The history of arms control is an inadequate model for the future. “Due to the unique characteristics of AI systems…this arms control problem is much more challenging than with other technologies,” Anthropic explains. “Training runs are far easier to conceal than missile silos, their inputs are general purpose, and the incentive to defect quietly is enormous, because whoever continues while others pause could inherit the lead.”

Verification mechanisms would need to account for the totality of actors in the global AI race. These systems of verification, the company argues, “would enable frontier AI developers to verify that others globally have stopped or slowed, and that a bad actor could not use the auspices of a coordinated slowdown to jump ahead in secret.”

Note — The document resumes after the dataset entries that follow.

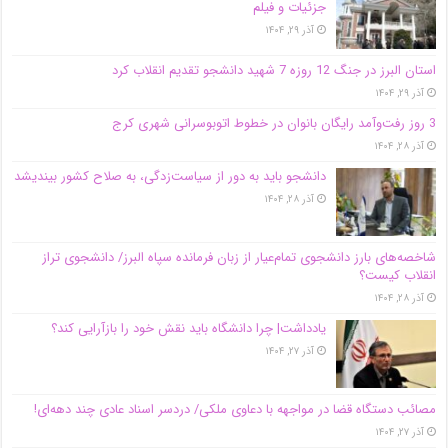
جزئیات و فیلم
آذر ۲۹, ۱۴۰۴
استان البرز در جنگ 12 روزه 7 شهید دانشجو تقدیم انقلاب کرد
آذر ۲۹, ۱۴۰۴
3 روز رفت‌وآمد رایگان بانوان در خطوط اتوبوسرانی شهری کرج
آذر ۲۸, ۱۴۰۴
دانشجو باید به دور از سیاست‌زدگی، به صلاح کشور بیندیشد
آذر ۲۸, ۱۴۰۴
شاخصه‌های بارز دانشجوی تمام‌عیار از زبان فرمانده سپاه البرز/ دانشجوی تراز
انقلاب کیست؟
آذر ۲۸, ۱۴۰۴
یادداشت| چرا دانشگاه باید نقش خود را بازآرایی کند؟
آذر ۲۷, ۱۴۰۴
مصائب دستگاه قضا در مواجهه با دعاوی ملکی/ دردسر اسناد عادی چند‌ دهه‌ای!
آذر ۲۷, ۱۴۰۴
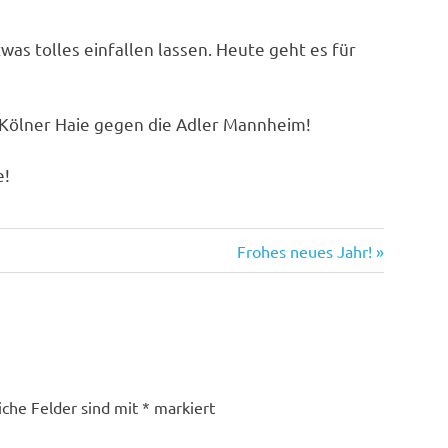
as tolles einfallen lassen. Heute geht es für
 Kölner Haie gegen die Adler Mannheim!
e!
Nächster
Frohes neues Jahr!
Beitrag:
iche Felder sind mit
*
markiert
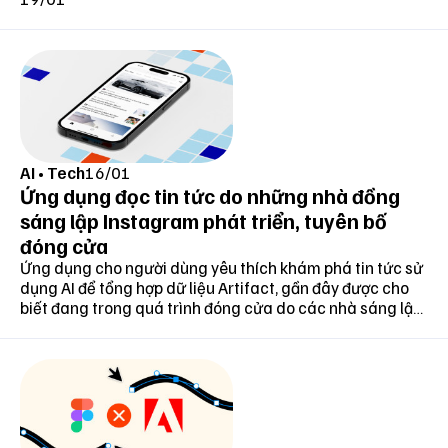
AI
•
Tech
16/01
Ứng dụng đọc tin tức do những nhà đồng
sáng lập Instagram phát triển, tuyên bố
đóng cửa
Ứng dụng cho người dùng yêu thích khám phá tin tức sử
dụng AI để tổng hợp dữ liệu Artifact, gần đây được cho
biết đang trong quá trình đóng cửa do các nhà sáng lập
nhận thấy "cơ hội thị trường" hiện tại với lĩnh vực này là
không đủ.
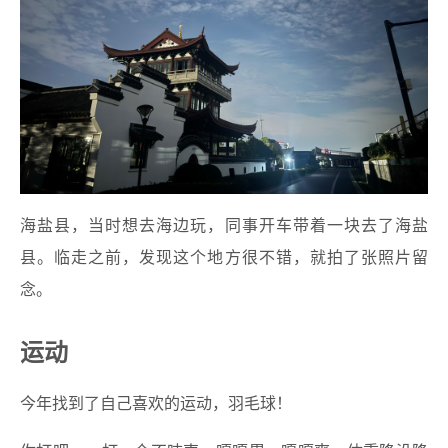
海盐县，当时想去海边玩，同事开车带着一块去了海盐
县。临走之前，发现这个地方很不错，就拍了张照片留
念。
运动
今年找到了自己喜欢的运动，羽毛球！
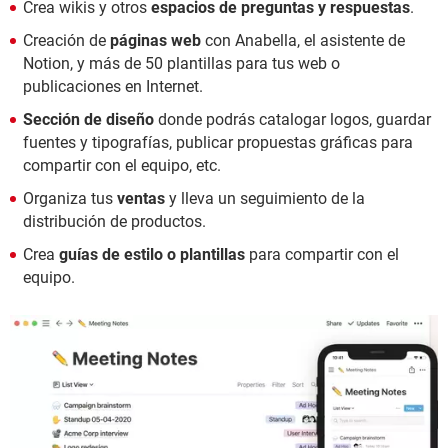
Crea wikis y otros
espacios de preguntas y respuestas
.
Creación de
páginas web
con Anabella, el asistente de
Notion, y más de 50 plantillas para tus web o
publicaciones en Internet.
Sección de diseño
donde podrás catalogar logos, guardar
fuentes y tipografías, publicar propuestas gráficas para
compartir con el equipo, etc.
Organiza tus
ventas
y lleva un seguimiento de la
distribución de productos.
Crea
guías de estilo o plantillas
para compartir con el
equipo.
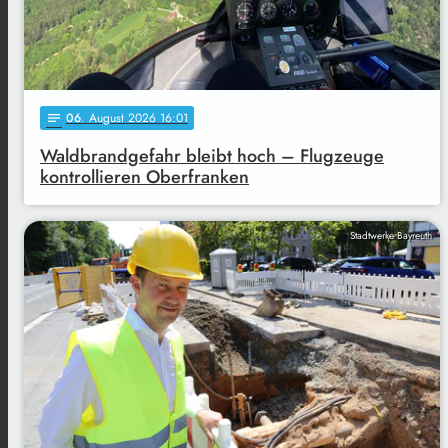
06
. August 2026 16:01
notes
Waldbrandgefahr bleibt hoch – Flugzeuge
kontrollieren Oberfranken
Stadtwerke Bayreuth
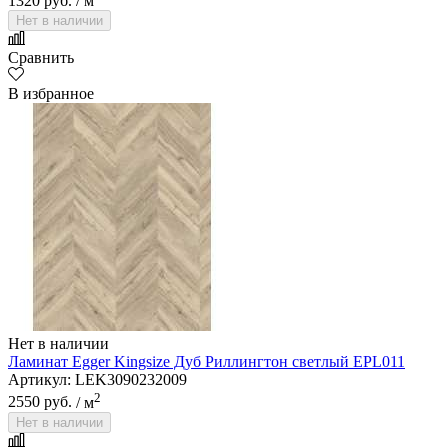
1320 руб.
/ м
Нет в наличии
Сравнить
В избранное
Нет в наличии
Ламинат Egger Kingsize Дуб Риллингтон светлый EPL011
Артикул: LEK3090232009
2
2550 руб.
/ м
Нет в наличии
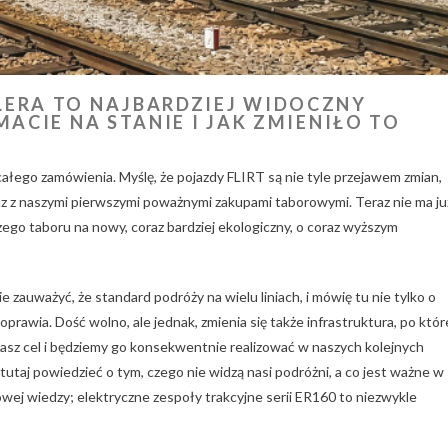
LERA TO NAJBARDZIEJ WIDOCZNY
MACIE NA STANIE I JAK ZMIENIŁO TO
całego zamówienia. Myślę, że pojazdy FLIRT są nie tyle przejawem zmian,
az z naszymi pierwszymi poważnymi zakupami taborowymi. Teraz nie ma ju
go taboru na nowy, coraz bardziej ekologiczny, o coraz wyższym
ie zauważyć, że standard podróży na wielu liniach, i mówię tu nie tylko o
oprawia. Dość wolno, ale jednak, zmienia się także infrastruktura, po któr
nasz cel i będziemy go konsekwentnie realizować w naszych kolejnych
utaj powiedzieć o tym, czego nie widzą nasi podróżni, a co jest ważne w
owej wiedzy; elektryczne zespoły trakcyjne serii ER160 to niezwykle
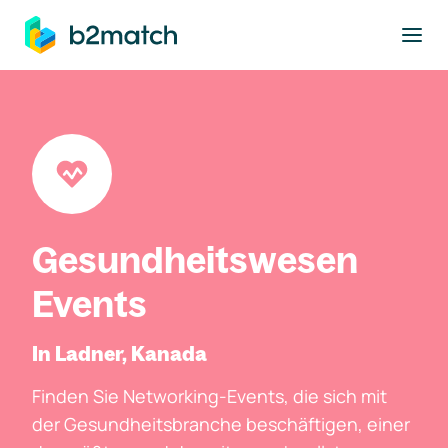
ptinhalt springen
Gesundheitswesen
Events
In Ladner, Kanada
Finden Sie Networking-Events, die sich mit
der Gesundheitsbranche beschäftigen, einer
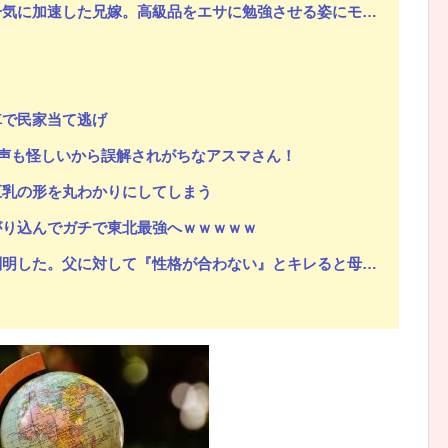
加速した兄嫁。高級品をエサに勉強させる姿にモヤモヤして…
？
車で民家当て逃げ
上に声も怪しいから誤解されがちなアスマさん！
巨乳の形を丸わかりにしてしまう
がり込んでガチで東北最強へｗｗｗｗｗ
。父に対して『性格が合わない』とキレると母が「こう言い出した」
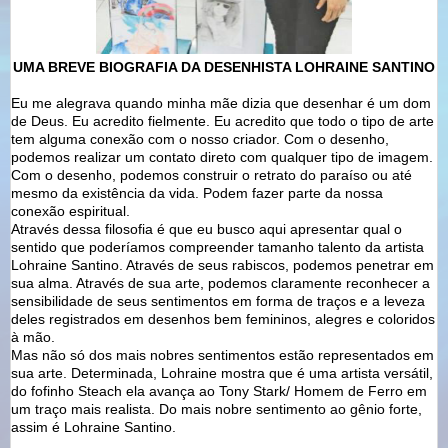
UMA BREVE BIOGRAFIA DA DESENHISTA LOHRAINE SANTINO
Eu me alegrava quando minha mãe dizia que desenhar é um dom
de Deus. Eu acredito fielmente. Eu acredito que todo o tipo de arte
tem alguma conexão com o nosso criador. Com o desenho,
podemos realizar um contato direto com qualquer tipo de imagem.
Com o desenho, podemos construir o retrato do paraíso ou até
mesmo da existência da vida. Podem fazer parte da nossa
conexão espiritual.
Através dessa filosofia é que eu busco aqui apresentar qual o
sentido que poderíamos compreender tamanho talento da artista
Lohraine Santino. Através de seus rabiscos, podemos penetrar em
sua alma. Através de sua arte, podemos claramente reconhecer a
sensibilidade de seus sentimentos em forma de traços e a leveza
deles registrados em desenhos bem femininos, alegres e coloridos
à mão.
Mas não só dos mais nobres sentimentos estão representados em
sua arte. Determinada, Lohraine mostra que é uma artista versátil,
do fofinho Steach ela avança ao Tony Stark/ Homem de Ferro em
um traço mais realista. Do mais nobre sentimento ao gênio forte,
assim é Lohraine Santino.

Chip designers and manufacturers are essential to implementing a coordinated development pause. “In this world,” Anthropic asserts, “the pace of progress in AI development becomes determined entirely by the availability of compute.”

Total available computing capacity from AI chips across all major designers has grown by more than 300 percent per year since 2022. Nvidia, AMD, and Intel lead the global market. With $165 billion in annual revenue, TSMC of Taiwan dominates the overall semiconductor manufacturing, including the fabrication of custom AI processors. Without controlling the AI industry supply chain, including monitoring with the deployment of physical verification mechanisms, enforcing a pause in advanced AI model development would be infeasible.

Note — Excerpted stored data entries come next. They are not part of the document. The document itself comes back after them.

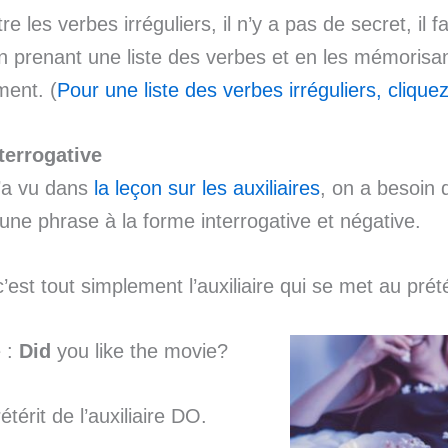
e les verbes irréguliers, il n’y a pas de secret, il fa
 prenant une liste des verbes et en les mémorisa
ent. (
Pour une liste des verbes irréguliers, cliquez 
terrogative
’a vu dans
la leçon sur les auxiliaires
, on a besoin d
une phrase à la forme interrogative et négative.
c’est tout simplement l’auxiliaire qui se met au prété
 :
Did
you like the movie?
étérit de l’auxiliaire DO.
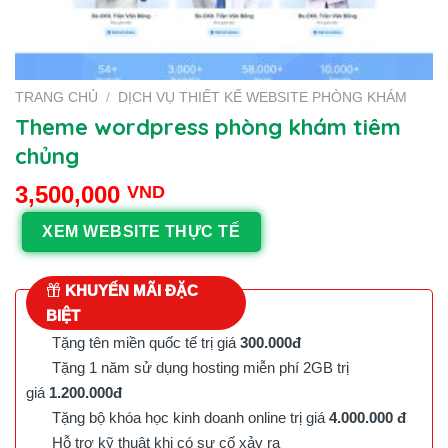
TRANG CHỦ
/
DỊCH VỤ THIẾT KẾ WEBSITE PHÒNG KHÁM
Theme wordpress phòng khám tiêm
chủng
3,500,000
VND
XEM WEBSITE THỰC TẾ
KHUYẾN MÃI ĐẶC
BIỆT
Tặng tên miền quốc tế trị giá
300.000đ
Tặng 1 năm sử dụng hosting miễn phí 2GB trị
giá
1.200.000đ
Tặng bộ khóa học kinh doanh online trị giá
4.000.000 đ
Hỗ trợ kỹ thuật khi có sự cố xảy ra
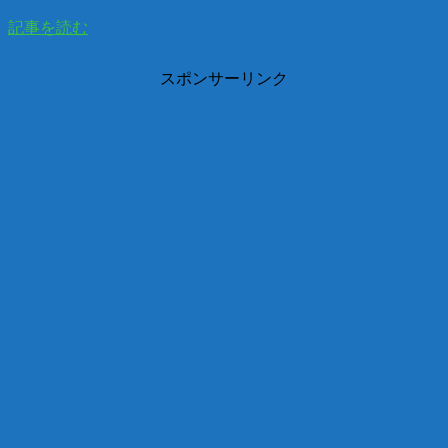
記事を読む
スポンサーリンク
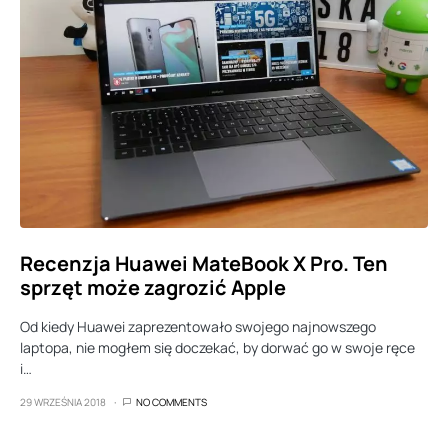
Recenzja Huawei MateBook X Pro. Ten
sprzęt może zagrozić Apple
Od kiedy Huawei zaprezentowało swojego najnowszego
laptopa, nie mogłem się doczekać, by dorwać go w swoje ręce
i…
29 WRZEŚNIA 2018
NO COMMENTS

China is unlikely to play ball. Anthropic is silent on perhaps the single greatest barrier to AI arms control. The word “China” never appears in Anthropic’s analysis of managing the recursive self-improvement transition. The company barely acknowledges the broader geopolitical environment, a major driver of the current AI competition.

The United States appears to be ahead in developing advanced AI models, overshadowing Chinese AI labs such as DeepSeek, Alibaba Qwen, and ByteDance Seed. But that advantage may be evanescent because it is primarily based on the greater access U.S. AI companies presently have to industrial “compute” capacity, a lead China is determined to erase. Without Beijing, a global AI development pause will be out of reach. China has expressed some interest in security safeguards, but largely to dull the U.S. edge in the global AI race.

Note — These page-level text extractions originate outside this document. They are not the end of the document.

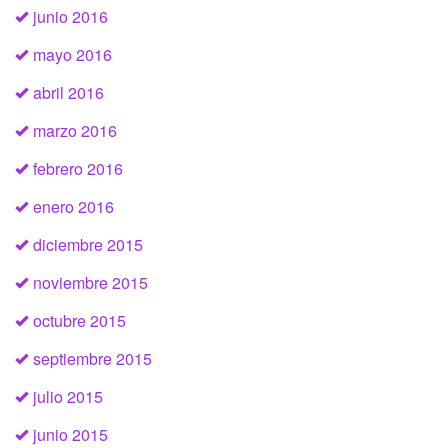
junio 2016
mayo 2016
abril 2016
marzo 2016
febrero 2016
enero 2016
diciembre 2015
noviembre 2015
octubre 2015
septiembre 2015
julio 2015
junio 2015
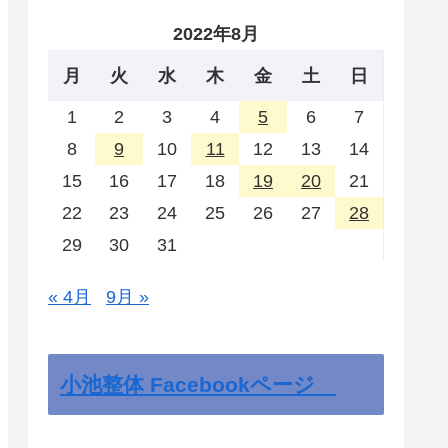
2022年8月
月
火
水
木
金
土
日
1
2
3
4
5
6
7
8
9
10
11
12
13
14
15
16
17
18
19
20
21
22
23
24
25
26
27
28
29
30
31
« 4月
9月 »
小池整体 Facebookページ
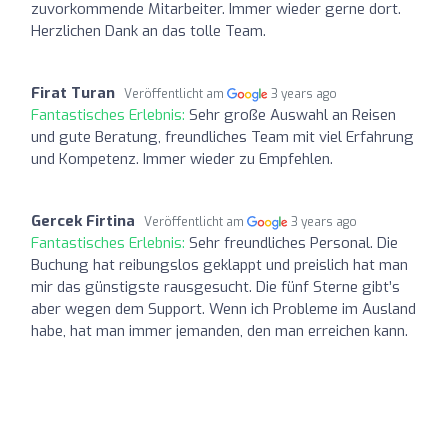
zuvorkommende Mitarbeiter. Immer wieder gerne dort.
Herzlichen Dank an das tolle Team.
Firat Turan
Veröffentlicht am
3 years ago
Fantastisches Erlebnis:
Sehr große Auswahl an Reisen
und gute Beratung, freundliches Team mit viel Erfahrung
und Kompetenz. Immer wieder zu Empfehlen.
Gercek Firtina
Veröffentlicht am
3 years ago
Fantastisches Erlebnis:
Sehr freundliches Personal. Die
Buchung hat reibungslos geklappt und preislich hat man
mir das günstigste rausgesucht. Die fünf Sterne gibt’s
aber wegen dem Support. Wenn ich Probleme im Ausland
habe, hat man immer jemanden, den man erreichen kann.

Will explosive growth spark a collective response?

Just a few years ago AI scientists regarded recursive self-improvement as an intriguing but hypothetical breakthrough. The locus of expert opinion has shifted, reflecting the spectacular advances in new AI models, which are pumped into the world on average every four months. When AI can refine, perfect, and replicate itself—and models can communicate in an opaque mathematical language while evading termination by self-exfiltrating across global computer networks—fundamental human control over the technology could evaporate.

Anthropic, alone among its rivals so far, has persuasively demonstrated through its own explosive growth and very recent history that this next paradigm of AI may arrive quickly. Logic suggests that two choices await. Industry leaders can be passive, allowing the future to unfold without attempting to shape it. Or alternatively a collective effort—even one confronting steep odds—can be catalyzed to attempt something coherent to prepare for a very dangerous tomorrow. Anthropic seems to be committed to the latter path. As the company would say, pursuing this mission, despite its severe challenges, seems “likely to be a good thing.”

This work represents the views and opinions solely of the author. The Council on Foreign Relations is an independent, nonpartisan membership organization, think tank, and publisher, and takes no institutional positions on matters of policy.